Free Music Review: Great music, but unadventurous selections (erroneous in one case) Hit: 5 StarsI largely agree with many of the other reviewers who say that the 3-CD "Dylan" compilation is nothing new, so I won't re-hash those comments here. Unlike some of those reviewers, however, I give this collection five stars because the music is simply great throughout -- some of the greatest of the past 50 years.
But the folks who put it together weren't very careful. The booklet lists "You Ain't Going Nowhere" as being from the Basement Tapes album (the 1975 partial release of Dylan's 1967 recordings with The Band), which would make it the first remastering of this version of the song, as far as I know. That isn't the version that's included here, however.
The one included in this set isn't the 1967 version as listed, but instead, the early-70s version by Dylan and Happy Traum that appeared on Greatest Hits Vol. II. This later rendition is a great one, but it's already available in remastered form on the aforementioned GH Vol. II. How hard should it have been for the Sony/Columbia folks to include the right version of this song in the collection? You don't have to be an expert knowledgeable in Dylan esoterica to know the difference -- you just need a basic familiarity with his released albums.
What this says to me is that more care could have been taken with this set. The two versions of this song are not easy to confuse, as they sound very different -- it's not as though they simply confused two takes of the same song from the same recording session, which might have been understandable. Mistaking a 1967 demo recording with The Band for a much later studio recording should have been easily avoided. And when the collection is in more-or-less chronological order, as this one is, it upsets the overall organization of the set to substitute a recording that was made years later than the one that was supposed to be included.
Anyway, this is a good, if not particularly adventurous, collection. Yes, Biograph is much more interesting, covering both major releases and much previously unreleased material. And the ongoing Bootleg Series has given us many hours of great music that never saw the light of day before. So this new "Dylan" collection doesn't contain any new unreleased stuff -- I guess that just isn't the movie they were making here, so to speak. The music is still great, and it's nice to have it in one place.

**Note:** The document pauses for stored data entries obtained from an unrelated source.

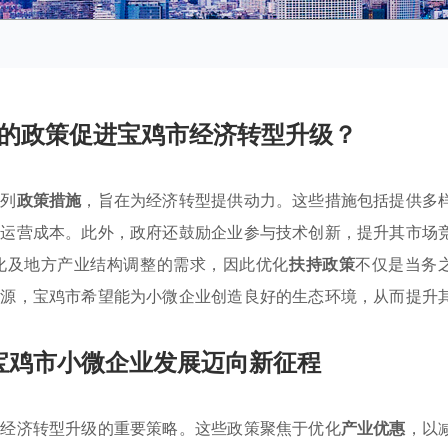
的政策促进宝鸡市经济转型升级？
系列
政策措施
，旨在为经济转型提供动力。这些措施包括提供多
的运营成本。此外，政府还鼓励企业参与技术创新，提升其市场
化及地方产业结构调整的需求，因此优化
扶持政策
不仅是当务
资源，宝鸡市希望能为小微企业创造良好的生态环境，从而提升
宝鸡市小微企业发展迈向新征程
为经济转型升级的重要策略。这些政策聚焦于优化
产业优惠
，以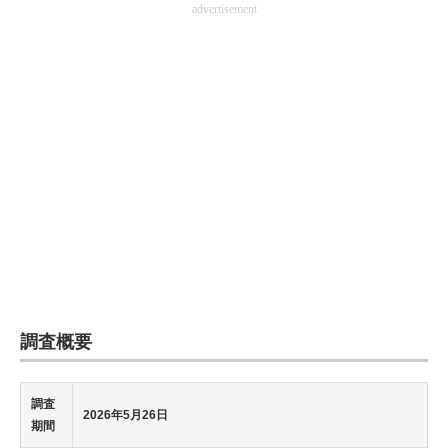
advertisement
企業向けIT製品の総合サイト
IT製品の技術・比較・事例
製造業のIT導入・活用を支援
モノづくり技術者専門サイト
エレクトロニクス専門サイト
電子設計の基本と応用
エネルギーの専門メディア
建設×テクノロジーの最前線
調査概要
ちょっと気になるネットの話題
調査
2026年5月26日
期間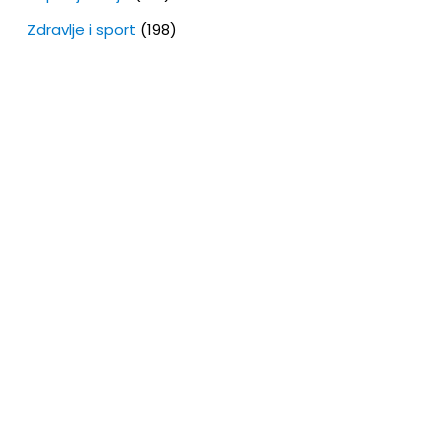
Zdravlje i sport
(198)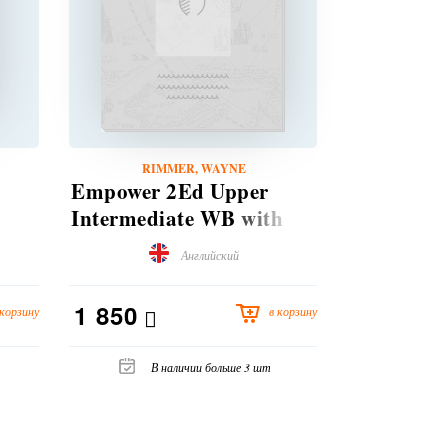
RIMMER, WAYNE
GODFREY
Empower 2Ed Upper
Empower 
Intermediate WB with
Intermedi
Answers and Audio
Digital Pa
Английский
1 850
3 850
 корзину
в корзину
В наличии больше 3 шт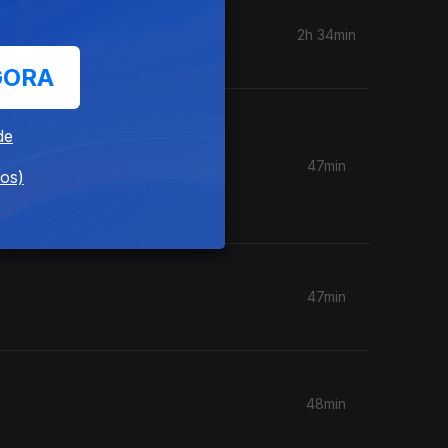
2h 34min
GORA
 uma
de
s
47min
esente,
dos)
47min
48min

I just wish they had been more careful, and maybe had included a few of the less predictable songs that are just as great as these, most of which have already been anthologized.
(And how about putting out The Basement Tapes in fuller form as the next Bootleg Series release???)

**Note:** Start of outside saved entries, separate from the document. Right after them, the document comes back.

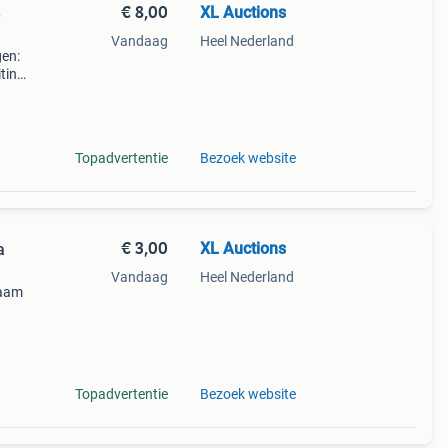
€ 8,00
XL Auctions
3
Vandaag
Heel Nederland
gen:
iting
Topadvertentie
Bezoek website
€ 3,00
XL Auctions
a
Vandaag
Heel Nederland
zaam
Topadvertentie
Bezoek website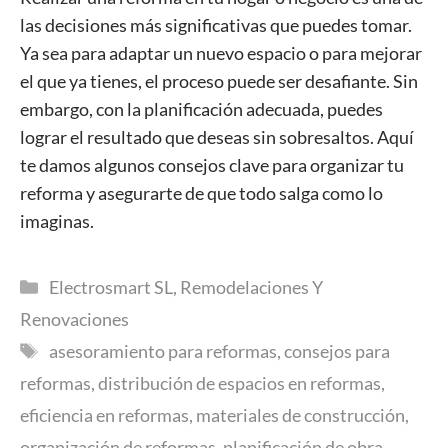
las decisiones más significativas que puedes tomar.
Ya sea para adaptar un nuevo espacio o para mejorar
el que ya tienes, el proceso puede ser desafiante. Sin
embargo, con la planificación adecuada, puedes
lograr el resultado que deseas sin sobresaltos. Aquí
te damos algunos consejos clave para organizar tu
reforma y asegurarte de que todo salga como lo
imaginas.
Categorías
Electrosmart SL
,
Remodelaciones Y
Renovaciones
Etiquetas
asesoramiento para reformas
,
consejos para
reformas
,
distribución de espacios en reformas
,
eficiencia en reformas
,
materiales de construcción
,
organización de reformas
,
planificación de obra
,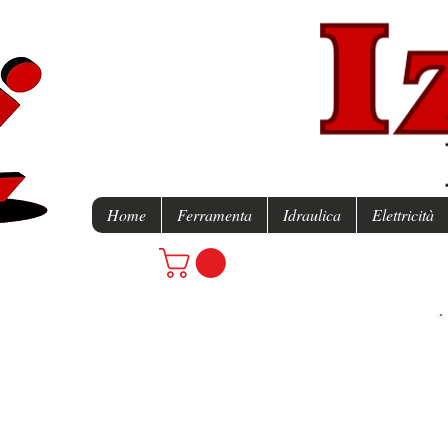
Home
Ferramenta
Idraulica
Elettricità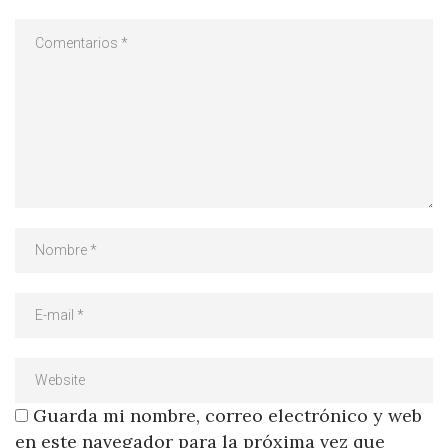
Guarda mi nombre, correo electrónico y web
en este navegador para la próxima vez que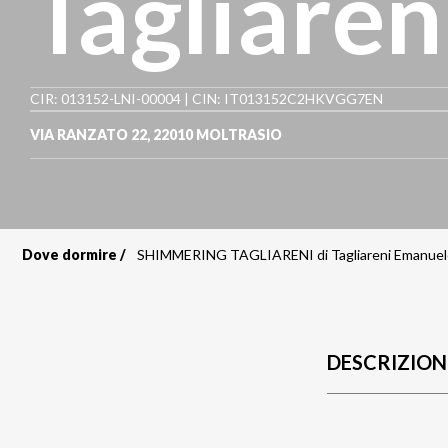
Tagliare
CIR: 013152-LNI-00004 | CIN: IT013152C2HKVGG7EN
VIA RANZATO 22
,
22010
MOLTRASIO
Dove dormire
SHIMMERING TAGLIARENI di Tagliareni Emanuel
Briciole
di
pane
DESCRIZION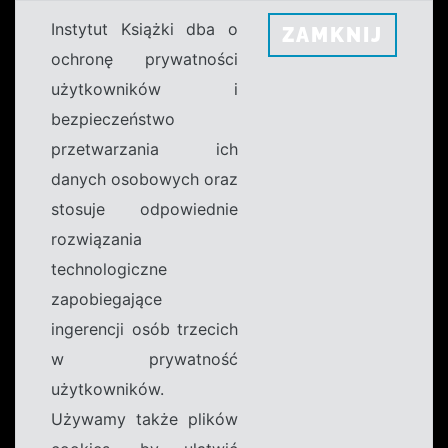
Instytut Książki dba o
ZAMKNIJ
ochronę prywatności
użytkowników i
bezpieczeństwo
przetwarzania ich
danych osobowych oraz
stosuje odpowiednie
rozwiązania
technologiczne
zapobiegające
ingerencji osób trzecich
w prywatność
użytkowników.
Używamy także plików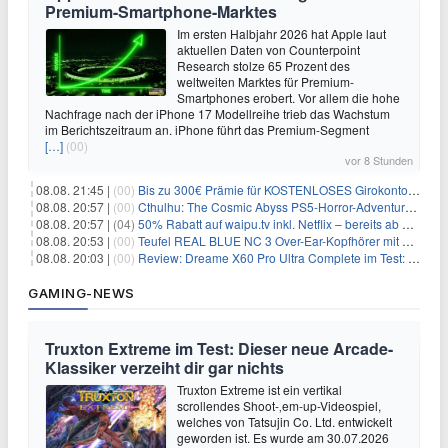
Premium-Smartphone-Marktes
Im ersten Halbjahr 2026 hat Apple laut
aktuellen Daten von Counterpoint
Research stolze 65 Prozent des
weltweiten Marktes für Premium-
Smartphones erobert. Vor allem die hohe
Nachfrage nach der iPhone 17 Modellreihe trieb das Wachstum
im Berichtszeitraum an. iPhone führt das Premium-Segment
[…]
(00)
vor 8 Stunden
08.08. 21:45 |
(00)
Bis zu 300€ Prämie für KOSTENLOSES Girokonto bei der Santander – 50€ schon nach 1 Woche!
08.08. 20:57 |
(00)
Cthulhu: The Cosmic Abyss PS5-Horror-Adventure für 27,99€
08.08. 20:57 |
(04)
50% Rabatt auf waipu.tv inkl. Netflix – bereits ab 9€/Monat (statt 17,99€)
08.08. 20:53 |
(00)
Teufel REAL BLUE NC 3 Over-Ear-Kopfhörer mit ANC für 149,99€
08.08. 20:03 |
(00)
Review: Dreame X60 Pro Ultra Complete im Test: 42.000 Pa, 100 °C Moppwäsche & erstaunlich viel Technik in nur 8,9 cm Höhe
GAMING-NEWS
Truxton Extreme im Test: Dieser neue Arcade-
Klassiker verzeiht dir gar nichts
Truxton Extreme ist ein vertikal
scrollendes Shoot-‚em-up-Videospiel,
welches von Tatsujin Co. Ltd. entwickelt
geworden ist. Es wurde am 30.07.2026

Free Music Review: Georgia Sam's favorite compilation Hit: 3 StarsThe songs were written in America, not Tin Pan Alley; the marketing, however, was planned in the bleachers along Highway 61. Bob still unrolls the bedroll with Beethoven, but Columbia's trying to sell us 40 red, white, and blue shoe strings. If you're a new fan, start with Blonde on Blonde, not this. Buy the great albums and buy the singles from the iffy periods (shouldn'ta ever played with the awful Dead).

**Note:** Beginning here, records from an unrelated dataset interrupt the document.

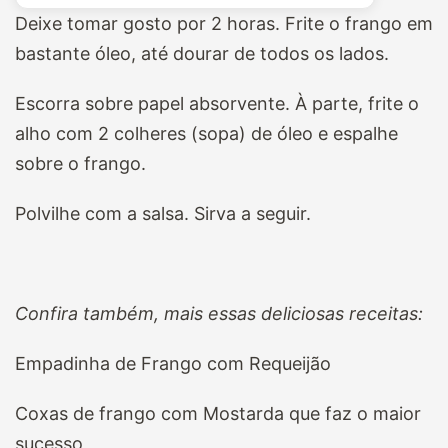
Deixe tomar gosto por 2 horas. Frite o frango em
bastante óleo, até dourar de todos os lados.
Escorra sobre papel absorvente. À parte, frite o
alho com 2 colheres (sopa) de óleo e espalhe
sobre o frango.
Polvilhe com a salsa. Sirva a seguir.
Confira também, mais essas deliciosas receitas:
Empadinha de Frango com Requeijão
Coxas de frango com Mostarda que faz o maior
sucesso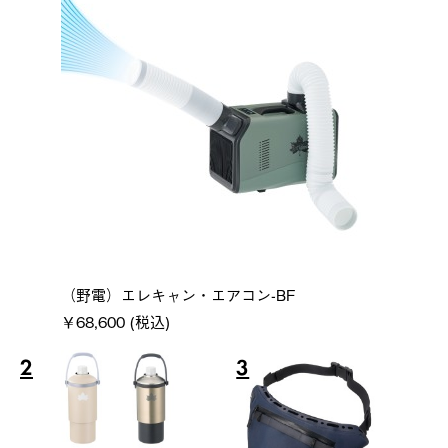
（野電）エレキャン・エアコン-BF
￥68,600 (税込)
2
3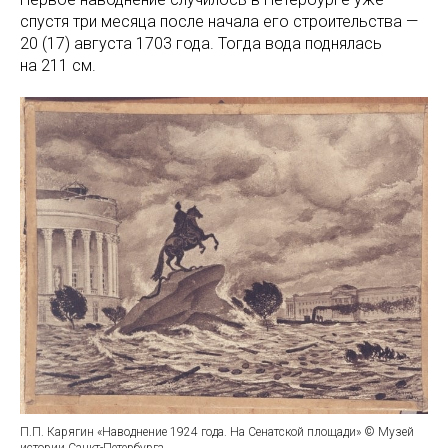
спустя три месяца после начала его строительства —
20 (17) августа 1703 года. Тогда вода поднялась
на 211 см.
П.П. Карягин «Наводнение 1924 года. На Сенатской площади» © Музей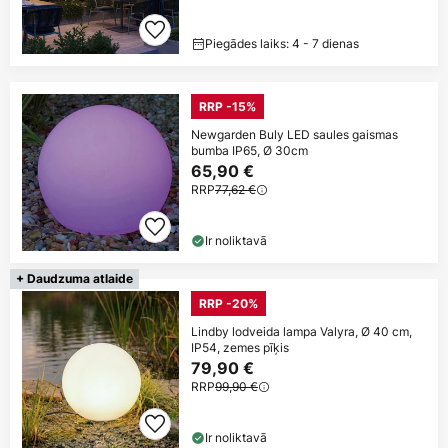
Piegādes laiks: 4 - 7 dienas
RRP -15%
Newgarden Buly LED saules gaismas
bumba IP65, Ø 30cm
65,90 €
RRP
77,62 €
Ir noliktavā
+ Daudzuma atlaide
RRP -20%
Lindby lodveida lampa Valyra, Ø 40 cm,
IP54, zemes pīķis
79,90 €
RRP
99,90 €
Ir noliktavā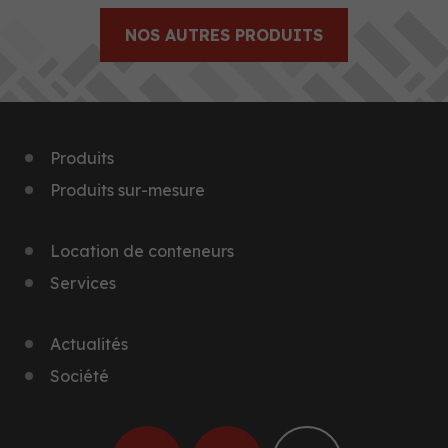
NOS AUTRES PRODUITS
Produits
Produits sur-mesure
Location de conteneurs
Services
Actualités
Société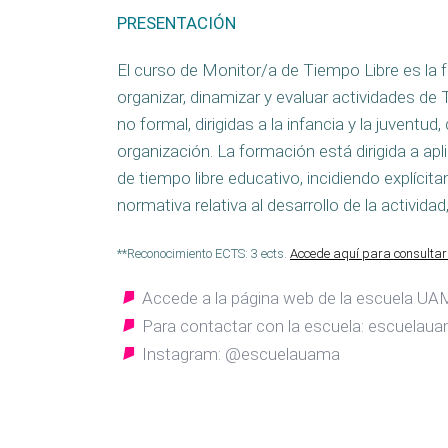
PRESENTACIÓN
El curso de Monitor/a de Tiempo Libre es la
organizar, dinamizar y evaluar actividades de
no formal, dirigidas a la infancia y la juventu
organización. La formación está dirigida a apl
de tiempo libre educativo, incidiendo explícit
normativa relativa al desarrollo de la activida
**Reconocimiento ECTS: 3 ects.
Accede aquí para consultar 
Accede a la página web de la escuela UAM
Para contactar con la escuela: escuel
Instagram: @escuelauama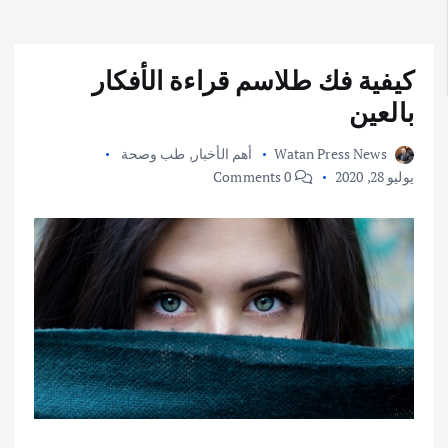
كيفية فك طلاسم قراءة الأفكار
بالعين
Watan Press News
أهم الأخبار
,
طب وصحة
يوليو 28, 2020
0 Comments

Free Music Review: Good for Neophytes Hit: 5 StarsThough I own most of these songs this is a good place to start for newcomers. With someone like Dylan, there is no way you can sum up his career if you tried ten cd's. So for people who want to know what Dylan's all about, this would be the perfect place to start.
Free Music Review: Usual record industry Top Ten List - Pass Hit: 2 StarsDylan's "Greatest" songs, WITHOUT Workingman Blues #2, Mississippi, I and I, Idiot Wind, Desolation Blues or Tombstone Blues, Visions of Johanna, For Ramona, Boots of Spanish Leather, Chimes of Freedom???
Some of those are the greatest songs in history!
I know they had to leave some things out, but many they put in are just plain second rate compared to so many they left out.
This is just another rehash of Greatest Hits Vol.s 1, 2 and 3, which were often based on Top 40 - radio play mentality and not on the content or artistic consideration.
Pass. Buy Biograph or his classic albums, where many of the non-radio songs are as good or better than the ones that got air play.